→ **ACTIVITY**
Without including any pictures, give back all of the data exactly.

→ **DATA BELOW**
== Segment start ==
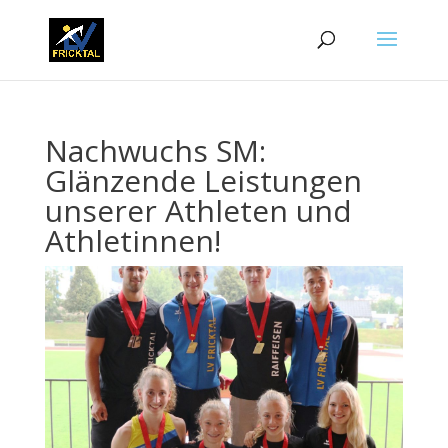
Nachwuchs SM:
Glänzende Leistungen
unserer Athleten und
Athletinnen!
== Segment end ==
→ **ANSWER TO THIS PROBLEM**
Nachwuchs SM:
Glänzende Leistungen
unserer Athleten und
Athletinnen!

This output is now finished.